● Problem details: Retype, word for word, every line of the records below starting at the one that contains "Phật pháp 365" and ending at the one that contains "Chính sách bảo mật"; include both of those lines and nothing more.

Extracted page text data:
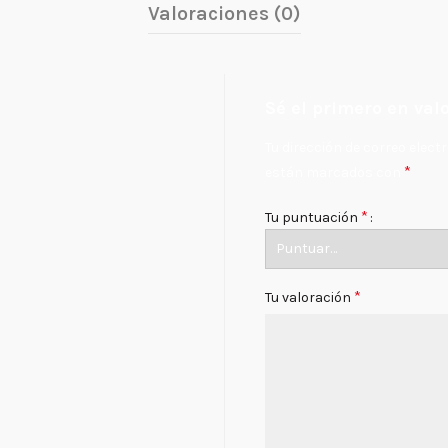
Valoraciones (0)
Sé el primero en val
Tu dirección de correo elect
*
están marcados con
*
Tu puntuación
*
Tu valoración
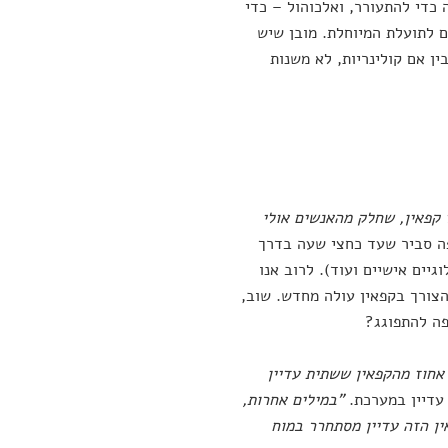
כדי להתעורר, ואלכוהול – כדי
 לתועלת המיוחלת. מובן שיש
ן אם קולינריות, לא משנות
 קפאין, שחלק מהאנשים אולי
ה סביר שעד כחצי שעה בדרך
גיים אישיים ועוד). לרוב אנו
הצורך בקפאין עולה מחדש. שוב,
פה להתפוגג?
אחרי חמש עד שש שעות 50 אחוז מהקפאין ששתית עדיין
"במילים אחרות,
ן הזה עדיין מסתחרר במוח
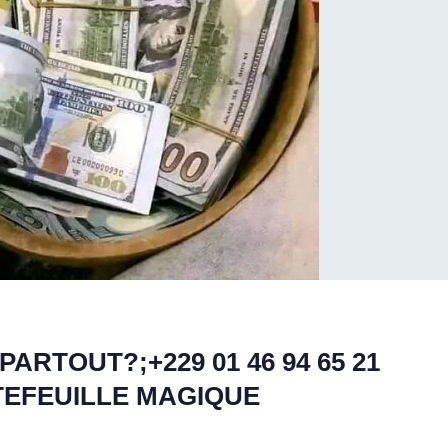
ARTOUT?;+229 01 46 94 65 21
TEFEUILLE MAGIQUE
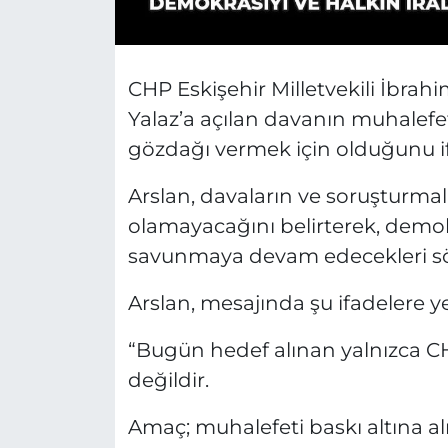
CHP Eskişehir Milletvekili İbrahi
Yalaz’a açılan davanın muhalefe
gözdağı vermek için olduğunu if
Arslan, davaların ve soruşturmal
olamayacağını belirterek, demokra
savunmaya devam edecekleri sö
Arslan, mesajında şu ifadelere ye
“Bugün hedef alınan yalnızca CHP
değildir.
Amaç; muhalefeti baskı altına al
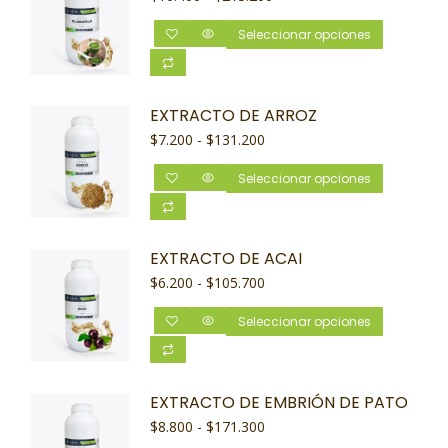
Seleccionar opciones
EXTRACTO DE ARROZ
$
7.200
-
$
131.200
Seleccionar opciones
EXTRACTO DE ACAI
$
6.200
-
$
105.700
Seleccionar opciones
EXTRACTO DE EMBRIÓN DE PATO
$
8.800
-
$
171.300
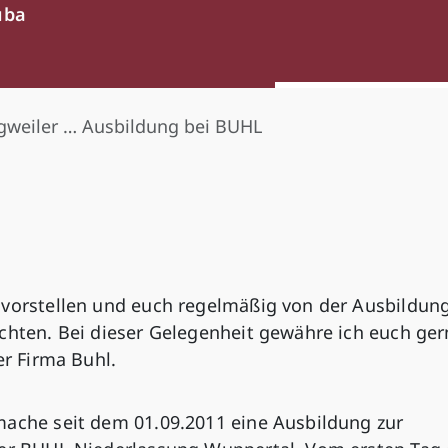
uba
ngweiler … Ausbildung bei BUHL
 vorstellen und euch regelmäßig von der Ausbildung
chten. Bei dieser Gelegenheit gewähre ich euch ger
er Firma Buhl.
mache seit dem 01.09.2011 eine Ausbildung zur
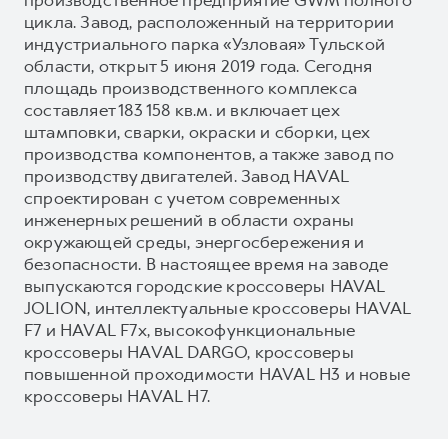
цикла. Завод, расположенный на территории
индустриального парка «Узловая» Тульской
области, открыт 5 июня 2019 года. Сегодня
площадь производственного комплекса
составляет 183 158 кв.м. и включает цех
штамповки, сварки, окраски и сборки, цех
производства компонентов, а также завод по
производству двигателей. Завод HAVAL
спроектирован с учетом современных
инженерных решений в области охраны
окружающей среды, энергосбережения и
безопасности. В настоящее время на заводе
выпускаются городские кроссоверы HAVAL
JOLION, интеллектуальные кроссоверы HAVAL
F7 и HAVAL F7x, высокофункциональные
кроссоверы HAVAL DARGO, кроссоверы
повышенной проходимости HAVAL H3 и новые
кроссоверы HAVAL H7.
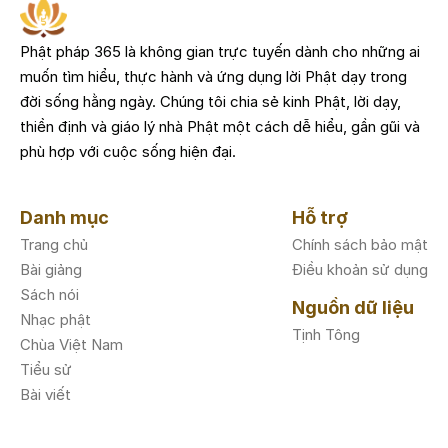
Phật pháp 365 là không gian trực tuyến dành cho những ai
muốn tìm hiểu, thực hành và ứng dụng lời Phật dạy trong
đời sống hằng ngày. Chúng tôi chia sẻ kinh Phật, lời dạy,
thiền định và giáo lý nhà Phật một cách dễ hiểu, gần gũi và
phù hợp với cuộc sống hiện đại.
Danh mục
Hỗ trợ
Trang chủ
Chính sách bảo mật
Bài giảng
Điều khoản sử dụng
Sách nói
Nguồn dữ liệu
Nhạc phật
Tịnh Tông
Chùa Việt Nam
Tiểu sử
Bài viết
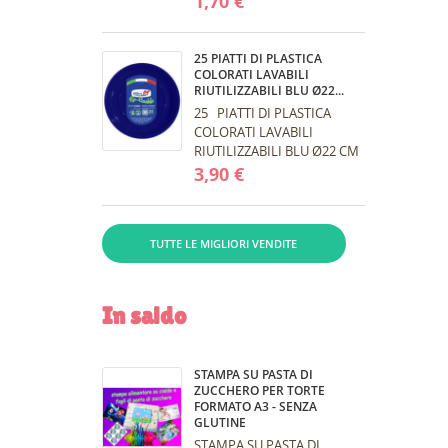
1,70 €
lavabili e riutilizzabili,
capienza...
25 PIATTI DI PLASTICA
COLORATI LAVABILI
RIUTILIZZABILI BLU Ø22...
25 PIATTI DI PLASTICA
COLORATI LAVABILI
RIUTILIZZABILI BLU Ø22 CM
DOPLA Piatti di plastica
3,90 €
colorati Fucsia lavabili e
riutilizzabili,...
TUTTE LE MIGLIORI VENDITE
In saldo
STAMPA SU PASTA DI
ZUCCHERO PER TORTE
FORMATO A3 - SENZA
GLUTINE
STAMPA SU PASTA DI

---

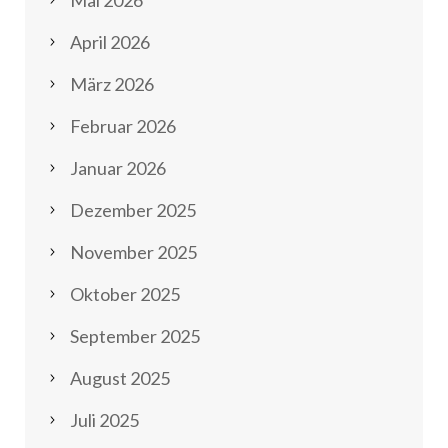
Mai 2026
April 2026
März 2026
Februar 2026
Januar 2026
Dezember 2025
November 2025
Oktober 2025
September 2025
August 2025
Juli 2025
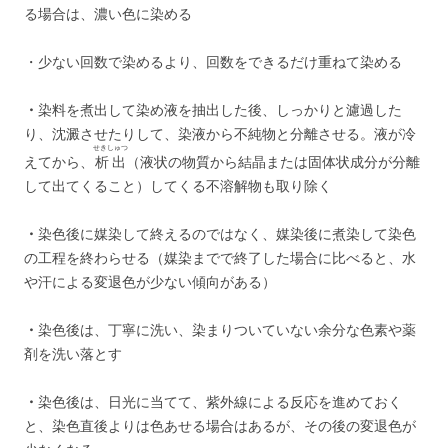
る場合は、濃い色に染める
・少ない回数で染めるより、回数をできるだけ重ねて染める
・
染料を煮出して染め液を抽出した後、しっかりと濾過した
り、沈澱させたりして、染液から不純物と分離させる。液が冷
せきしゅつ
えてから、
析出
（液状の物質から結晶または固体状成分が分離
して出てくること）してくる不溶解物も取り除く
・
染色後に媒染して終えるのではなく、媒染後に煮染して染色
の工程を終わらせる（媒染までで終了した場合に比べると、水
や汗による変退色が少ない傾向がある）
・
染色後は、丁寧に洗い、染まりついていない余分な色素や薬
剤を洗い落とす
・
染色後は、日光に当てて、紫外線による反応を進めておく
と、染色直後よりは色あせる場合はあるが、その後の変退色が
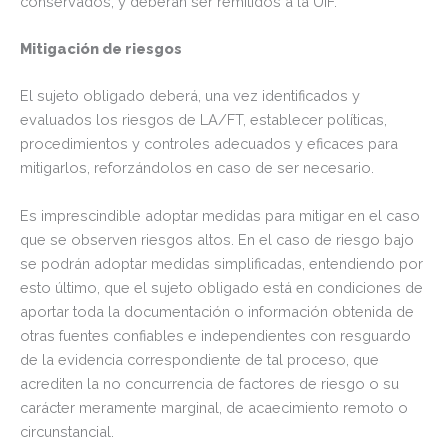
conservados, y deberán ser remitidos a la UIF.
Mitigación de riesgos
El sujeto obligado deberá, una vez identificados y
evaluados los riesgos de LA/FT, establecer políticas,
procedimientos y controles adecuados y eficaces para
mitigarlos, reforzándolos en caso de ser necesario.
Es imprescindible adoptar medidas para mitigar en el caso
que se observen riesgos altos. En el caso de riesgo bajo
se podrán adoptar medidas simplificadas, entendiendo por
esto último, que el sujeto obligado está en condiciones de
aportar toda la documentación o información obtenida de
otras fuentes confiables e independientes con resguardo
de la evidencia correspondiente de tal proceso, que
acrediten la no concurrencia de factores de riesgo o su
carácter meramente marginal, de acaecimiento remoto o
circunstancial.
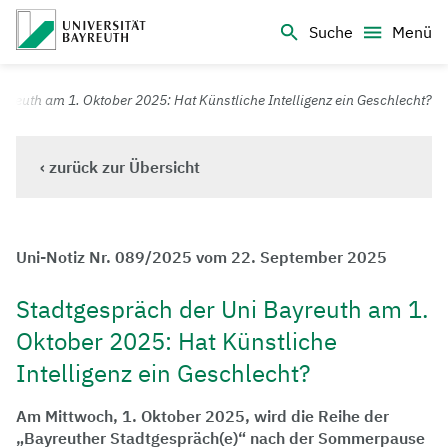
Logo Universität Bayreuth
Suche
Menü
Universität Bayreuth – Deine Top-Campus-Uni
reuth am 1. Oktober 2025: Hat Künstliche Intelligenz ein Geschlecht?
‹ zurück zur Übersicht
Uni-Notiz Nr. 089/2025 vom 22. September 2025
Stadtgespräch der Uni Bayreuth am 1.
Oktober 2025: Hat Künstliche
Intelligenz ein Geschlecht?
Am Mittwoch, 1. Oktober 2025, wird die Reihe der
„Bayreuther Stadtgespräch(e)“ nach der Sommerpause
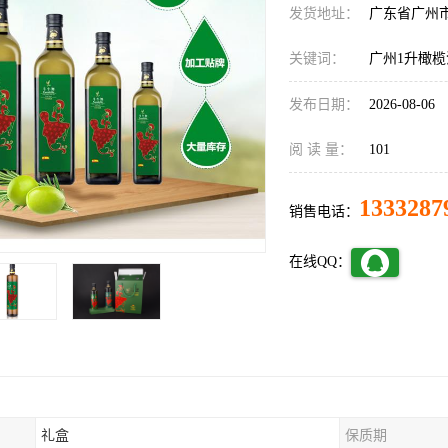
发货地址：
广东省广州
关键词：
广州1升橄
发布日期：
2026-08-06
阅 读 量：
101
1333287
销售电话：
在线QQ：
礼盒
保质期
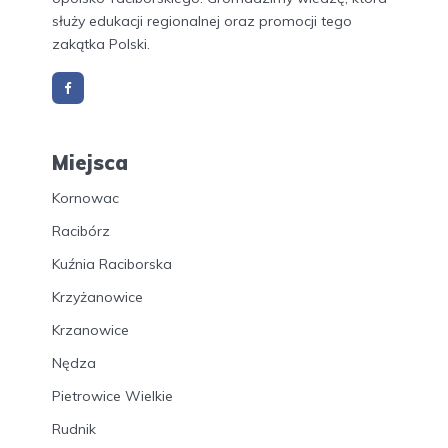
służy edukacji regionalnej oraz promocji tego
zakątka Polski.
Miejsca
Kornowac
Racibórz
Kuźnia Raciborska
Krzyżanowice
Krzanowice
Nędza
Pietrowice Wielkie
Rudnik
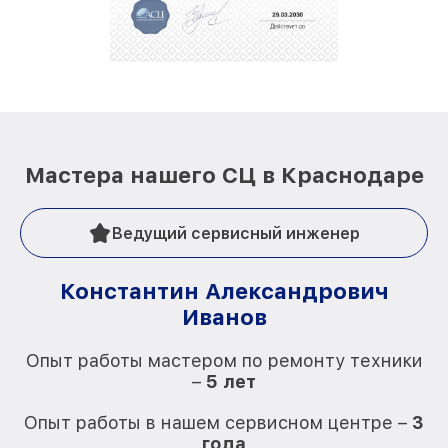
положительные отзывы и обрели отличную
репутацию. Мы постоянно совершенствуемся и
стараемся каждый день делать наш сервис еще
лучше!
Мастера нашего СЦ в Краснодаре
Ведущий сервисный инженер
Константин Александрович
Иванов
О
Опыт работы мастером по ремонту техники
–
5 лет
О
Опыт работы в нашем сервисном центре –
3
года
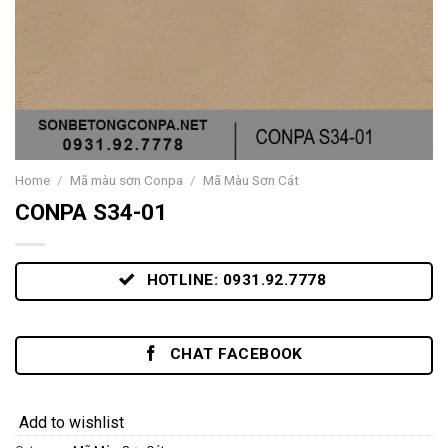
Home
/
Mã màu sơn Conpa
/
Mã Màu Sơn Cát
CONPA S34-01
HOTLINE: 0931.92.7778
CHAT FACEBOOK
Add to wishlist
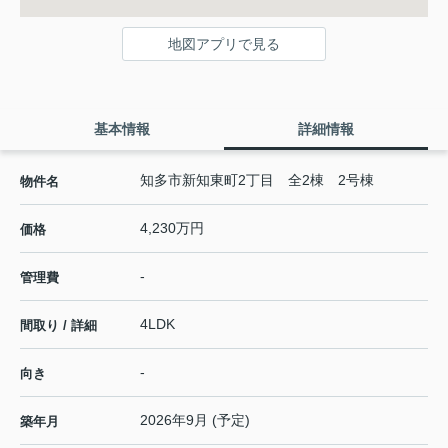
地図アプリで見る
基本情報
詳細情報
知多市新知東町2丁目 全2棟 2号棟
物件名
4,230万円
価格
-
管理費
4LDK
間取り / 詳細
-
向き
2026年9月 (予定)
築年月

● Output below:
Phật pháp 365 là không gian trực tuyến dành cho những ai
muốn tìm hiểu, thực hành và ứng dụng lời Phật dạy trong
đời sống hằng ngày. Chúng tôi chia sẻ kinh Phật, lời dạy,
thiền định và giáo lý nhà Phật một cách dễ hiểu, gần gũi và
phù hợp với cuộc sống hiện đại.
Danh mục
Hỗ trợ
Trang chủ
Chính sách bảo mật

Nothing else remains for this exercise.